Mordprozess gegen deutschen Hochstapler Anwalt plädiert auf Freispruch

Angeklagter Gerhartsreiter: Urteil im Mordprozess steht bevor
Foto: JOE KLAMAR/ AFPLos Angeles - Für seine Verteidiger steht er unschuldig vor Gericht, für die Staatsanwaltschaft ist er ein kaltblütiger Mörder: Im Mordprozess gegen den Hochstapler Christian Karl Gerhartsreiter hat die Verteidigung auf Freispruch plädiert. Die Vorwürfe gegen den als "falscher Rockefeller" bekannt gewordenen Gerhartsreiter beruhten zu einem großen Teil auf "Spekulationen", sagte Anwalt Jeffrey Denner am Montag (Ortszeit) in Los Angeles.

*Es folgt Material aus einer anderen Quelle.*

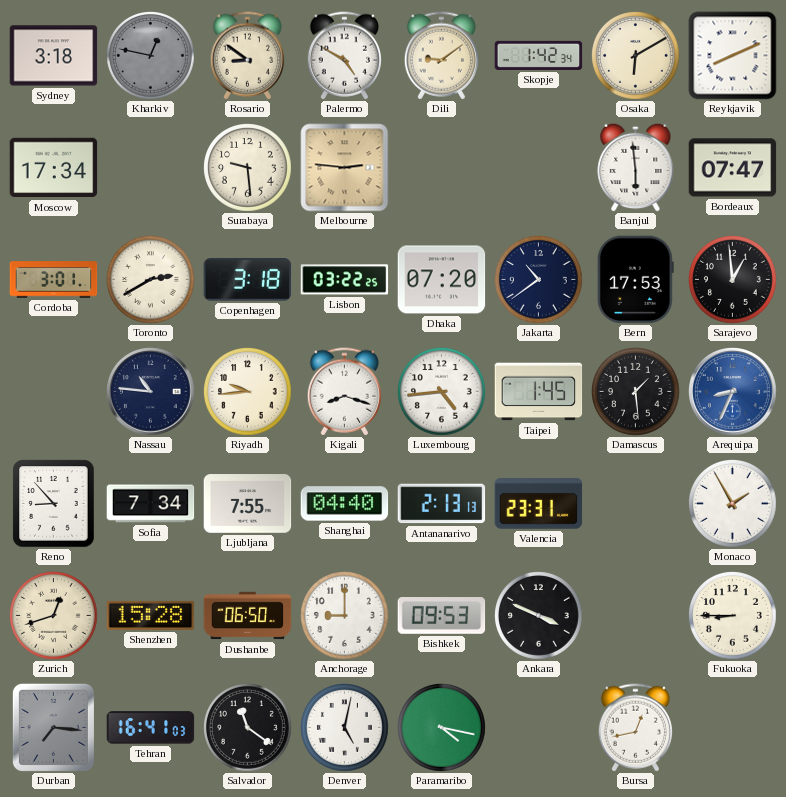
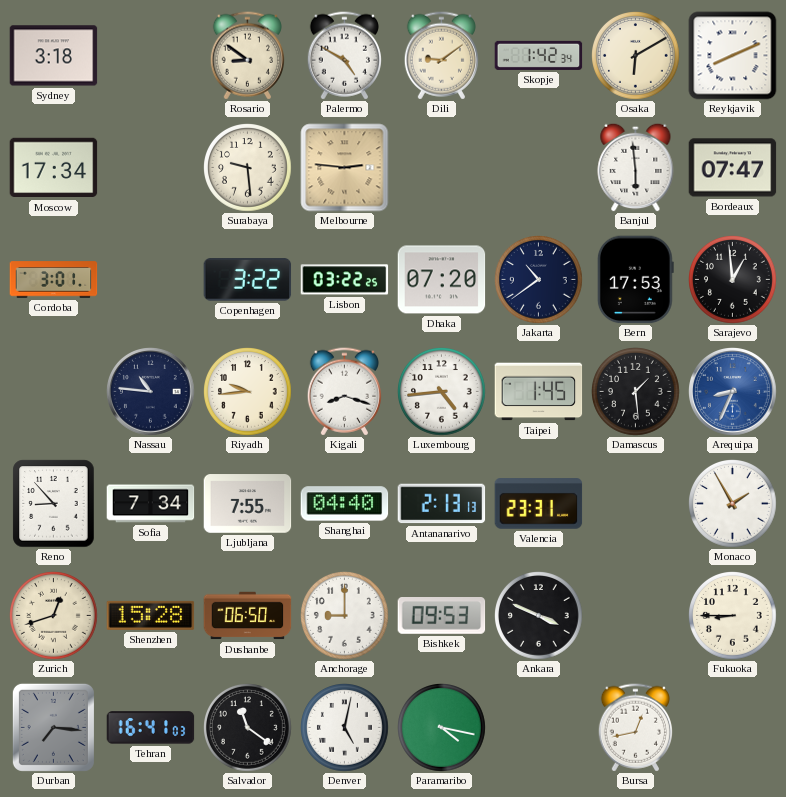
Kharkiv: 12:47 -> none
Toronto: 2:40 -> none
Copenhagen: 3:18 -> 3:22
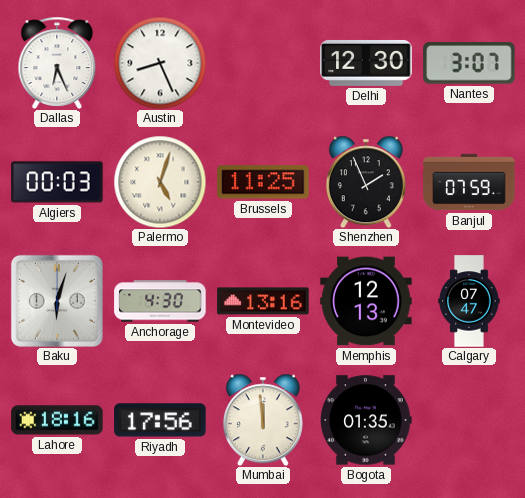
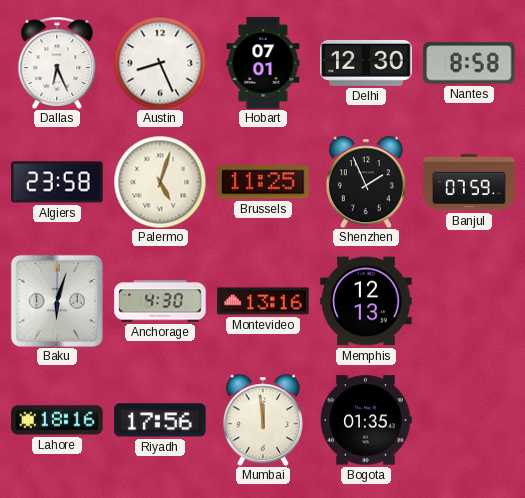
Hobart: none -> 07:01
Nantes: 3:07 -> 8:58
Algiers: 00:03 -> 23:58
Calgary: 07:47 -> none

Staatsanwalt Habib Balian sagte dagegen, der gebürtige Bayer sei ein Meister im Manipulieren gewesen, der eine Lüge nach der anderen erzählt habe. Der Deutsche war 2011 angeklagt worden, vor 28 Jahren den Sohn seiner Vermieterin getötet zu haben. Im Falle eines Schuldspruchs drohen ihm mindestens 26 Jahre Haft.
In dem Verfahren geht es um einen Mord aus dem Jahr 1985. Damals lebte Gerhartsreiter in einem wohlhabenden Vorort von Los Angeles. Dort soll er das Verbrechen begangen haben; die Leiche wurde erst neun Jahre später bei Bauarbeiten gefunden, sie konnte erst 2008 mit neuen DNA-Methoden identifiziert werden.
Leiche hinter Gästehaus vergraben
Staatsanwalt Balian sagte, alle Indizien deuteten darauf hin, dass Gerhartsreiter den damals 27-jährigen John Sohus brutal getötet habe. Die Ermittler verdächtigen Gerhartsreiter auch, für das Verschwinden von Sohus' Frau Linda verantwortlich zu sein - angeklagt ist er in diesem Punkt aber nicht.
Balian sagte, die zerstückelte Leiche von John Sohus sei direkt hinter dem Gästehaus vergraben worden, in dem sich Gerhartsreiter damals einquartiert hatte. Der Kopf des Opfers sei in zwei Taschen mit dem Logo von Universitäten eingewickelt gewesen, an denen der Angeklagte studiert habe.
Gerhartsreiters Anwalt Denner hielt dagegen, die Schuld sei nicht zweifelsfrei erwiesen. Weder Augenzeugen noch kriminaltechnische Beweismittel wie DNA-Spuren würden Gerhartsreiter direkt mit dem Verbrechen in Verbindung bringen. Außerdem habe die Anklage kein Motiv für die Tat präsentiert. Die verschollene Ehefrau des Mordopfers komme ebenso gut als Täterin in Betracht.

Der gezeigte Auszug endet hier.